Search the material for "Tonna" and show all lines that contain it.

▸ EXTRACTED INFORMATION
_ _ _ _
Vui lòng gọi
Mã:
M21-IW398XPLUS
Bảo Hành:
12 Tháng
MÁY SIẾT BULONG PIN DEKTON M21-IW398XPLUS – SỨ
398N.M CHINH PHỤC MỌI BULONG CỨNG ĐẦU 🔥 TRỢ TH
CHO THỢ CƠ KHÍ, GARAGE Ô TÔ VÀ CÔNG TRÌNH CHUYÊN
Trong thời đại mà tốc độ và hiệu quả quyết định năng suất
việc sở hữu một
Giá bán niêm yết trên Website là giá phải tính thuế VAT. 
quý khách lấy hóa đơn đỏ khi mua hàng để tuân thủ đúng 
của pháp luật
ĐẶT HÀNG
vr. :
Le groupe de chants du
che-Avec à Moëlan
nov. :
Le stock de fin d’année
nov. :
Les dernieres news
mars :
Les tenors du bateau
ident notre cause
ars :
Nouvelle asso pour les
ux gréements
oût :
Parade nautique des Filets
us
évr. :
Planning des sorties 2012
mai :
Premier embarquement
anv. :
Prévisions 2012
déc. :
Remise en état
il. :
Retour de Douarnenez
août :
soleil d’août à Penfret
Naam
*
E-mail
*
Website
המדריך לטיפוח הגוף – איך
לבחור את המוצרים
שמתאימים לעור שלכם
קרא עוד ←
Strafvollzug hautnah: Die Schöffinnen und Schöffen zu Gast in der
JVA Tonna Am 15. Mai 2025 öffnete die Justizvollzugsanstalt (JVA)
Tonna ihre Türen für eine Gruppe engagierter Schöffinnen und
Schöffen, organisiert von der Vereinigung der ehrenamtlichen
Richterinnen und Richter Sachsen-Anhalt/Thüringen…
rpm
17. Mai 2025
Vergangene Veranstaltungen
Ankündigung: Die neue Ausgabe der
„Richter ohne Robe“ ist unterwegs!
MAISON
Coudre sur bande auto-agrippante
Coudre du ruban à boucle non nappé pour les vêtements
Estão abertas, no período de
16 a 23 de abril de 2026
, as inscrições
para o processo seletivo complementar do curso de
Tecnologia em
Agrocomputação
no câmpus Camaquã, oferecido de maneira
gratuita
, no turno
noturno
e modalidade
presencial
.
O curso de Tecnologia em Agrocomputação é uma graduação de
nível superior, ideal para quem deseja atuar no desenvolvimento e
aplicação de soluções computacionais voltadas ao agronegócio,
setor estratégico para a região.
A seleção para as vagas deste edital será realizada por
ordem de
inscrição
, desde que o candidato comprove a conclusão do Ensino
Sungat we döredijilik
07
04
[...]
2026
_ _ _ _
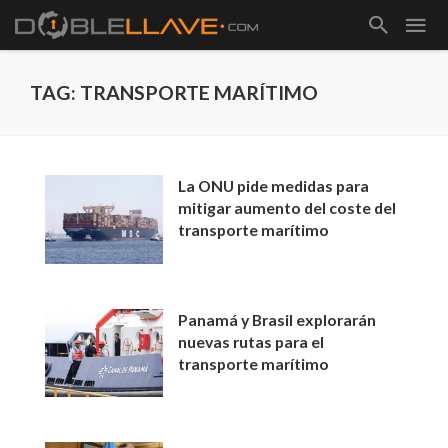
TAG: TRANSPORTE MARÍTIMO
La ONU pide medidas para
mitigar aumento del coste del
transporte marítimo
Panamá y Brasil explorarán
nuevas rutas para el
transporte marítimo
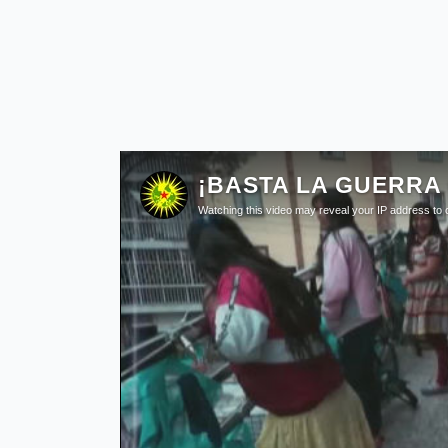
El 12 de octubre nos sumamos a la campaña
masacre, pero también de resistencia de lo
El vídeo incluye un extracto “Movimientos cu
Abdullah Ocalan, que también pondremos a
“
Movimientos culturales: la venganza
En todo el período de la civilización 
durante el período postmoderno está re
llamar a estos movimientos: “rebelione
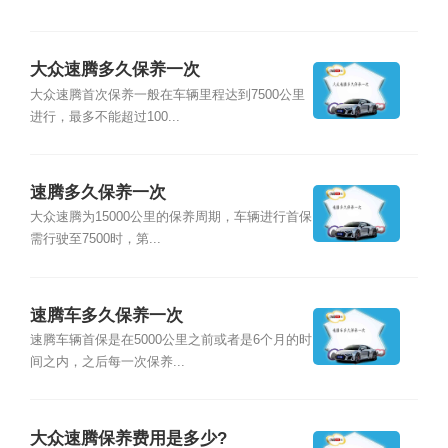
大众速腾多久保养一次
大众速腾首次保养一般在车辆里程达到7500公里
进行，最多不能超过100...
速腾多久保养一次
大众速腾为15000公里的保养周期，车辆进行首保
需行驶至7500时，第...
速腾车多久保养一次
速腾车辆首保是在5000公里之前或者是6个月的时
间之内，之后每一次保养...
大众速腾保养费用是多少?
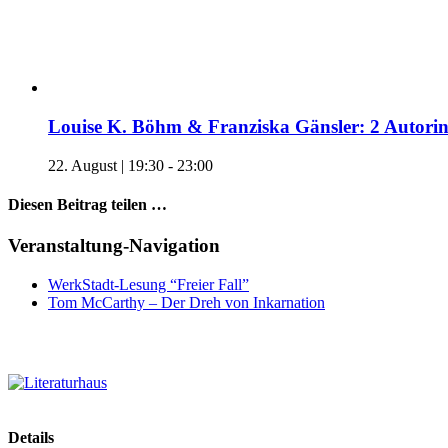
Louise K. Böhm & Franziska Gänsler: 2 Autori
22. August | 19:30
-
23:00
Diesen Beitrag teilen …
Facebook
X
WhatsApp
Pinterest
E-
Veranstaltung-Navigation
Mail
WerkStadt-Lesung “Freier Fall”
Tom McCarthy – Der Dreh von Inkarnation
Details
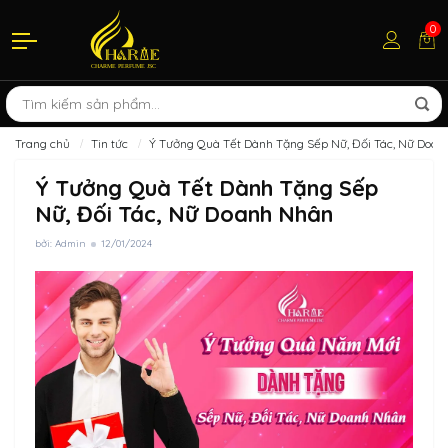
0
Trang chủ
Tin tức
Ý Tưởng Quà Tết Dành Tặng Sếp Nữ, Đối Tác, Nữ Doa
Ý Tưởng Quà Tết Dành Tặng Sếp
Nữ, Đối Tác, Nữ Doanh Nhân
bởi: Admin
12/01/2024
_ _ _ _
▸ ANSWER TO THE PROBLEM
JVA Tonna Am 15. Mai 2025 öffnete die Justizvollzugsanstalt (JVA)
Tonna ihre Türen für eine Gruppe engagierter Schöffinnen und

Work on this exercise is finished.